Platform Engineering Overview

Platform Engineering builds Internal Developer Platforms (IDPs) that abstract infrastructure complexity and provide self-service capabilities to application developers — enabling them to move faster without needing deep ops expertise.

What is Platform Engineering?

Platform Engineering is the discipline of designing and building toolchains and workflows that enable self-service capabilities for software engineering organizations in the cloud-native era. A Platform Engineering team builds and maintains the Internal Developer Platform (IDP) — a layer of tools, services, and processes that application teams consume to build, deploy, and operate their software.

The core philosophy is building "paved roads": opinionated, well-maintained paths that developers can follow to get their work done quickly and safely. Paved roads do not eliminate escape hatches — teams can deviate when genuinely necessary — but they reduce cognitive load for the common case.

Internal Developer Platform (IDP)

An IDP typically encompasses:

  • Self-service infrastructure provisioning — developers request environments, databases, queues without filing tickets
  • Golden path templates — opinionated project scaffolding that encodes security, observability, and compliance by default
  • Developer portal — a unified UI (e.g., Backstage) for discovering services, docs, and runbooks
  • Integrated CI/CD pipelines — reusable pipeline templates that handle build, test, security scan, and deploy
  • Secrets and config management — centralized, auditable secret delivery without manual distribution
  • Observability defaults — logs, metrics, and traces wired automatically for every new service
Key outcome: A developer creating a new microservice goes from zero to production-ready in hours, not weeks — because the platform handles the undifferentiated heavy lifting.

Platform Engineering vs DevOps vs SRE

These roles are complementary, not competing. Understanding the distinction avoids organizational confusion:

Dimension DevOps SRE Platform Engineering
Primary focus Culture & collaboration between dev and ops Reliability, SLOs, incident response Developer productivity via IDP
Customer The organization as a whole End users (reliability) Internal developers
Output Practices and culture Runbooks, SLOs, on-call Tools, APIs, self-service workflows
Success metric Deployment frequency, lead time Error budget, MTTR Developer NPS, time-to-first-deploy

In mature organizations, all three exist: SRE defines reliability standards, Platform Engineering implements the tooling that makes those standards easy to meet, and DevOps culture ensures teams actually collaborate around them.

Team Topologies

The Team Topologies framework by Skelton & Pais provides the language for structuring platform organizations.
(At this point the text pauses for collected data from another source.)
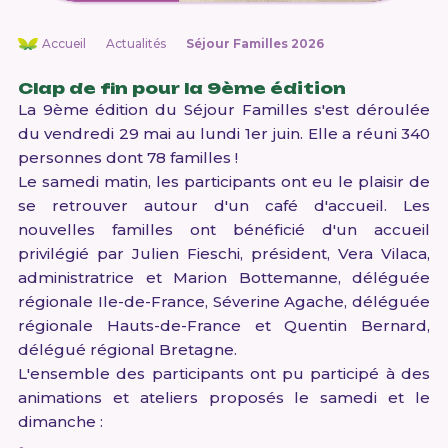
Accueil
Actualités
Séjour Familles 2026
Clap de fin pour la 9ème édition
La 9ème édition du Séjour Familles s'est déroulée
du vendredi 29 mai au lundi 1er juin. Elle a réuni 340
personnes dont 78 familles !
Le samedi matin, les participants ont eu le plaisir de
se retrouver autour d'un café d'accueil. Les
nouvelles familles ont bénéficié d'un accueil
privilégié par Julien Fieschi, président, Vera Vilaca,
administratrice et Marion Bottemanne, déléguée
régionale Ile-de-France, Séverine Agache, déléguée
régionale Hauts-de-France et Quentin Bernard,
délégué régional Bretagne.
L'ensemble des participants ont pu participé à des
animations et ateliers proposés le samedi et le
dimanche :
Four fundamental team types:

Stream-Aligned Teams

Aligned to a flow of work from a business domain (e.g., "Checkout", "Payments"). They own their service end-to-end. They are the primary consumers of the platform — everything the platform team builds must reduce cognitive load for stream-aligned teams.

Platform Teams

Provide a compelling internal product that stream-aligned teams can use self-service. They absorb accidental complexity (Kubernetes, Vault, observability stack) and expose simple, reliable APIs. They must treat internal developers as customers.

Enabling Teams

Help stream-aligned teams acquire missing capabilities (e.g., a security enabling team that helps teams adopt SAST tooling). Enabling teams work in a time-limited, collaborative mode — they upskill and then step back.

Complicated-Subsystem Teams

Own components requiring deep specialist knowledge (e.g., a video encoding pipeline, a trading risk engine). They expose their subsystem as a service to stream-aligned teams, reducing the cognitive load of maintaining specialized expertise broadly.

Interaction Modes

  • Collaboration — two teams work closely for a defined period (high bandwidth, high cost, not sustainable long-term)
  • X-as-a-Service — one team consumes another's output with minimal interaction (low bandwidth, scalable)
  • Facilitating — an enabling team helps another team learn and grow, then steps back
Anti-pattern to avoid: A platform team that only ever collaborates becomes a bottleneck. The goal is to evolve toward X-as-a-Service relationships where stream-aligned teams consume the platform without needing platform team involvement.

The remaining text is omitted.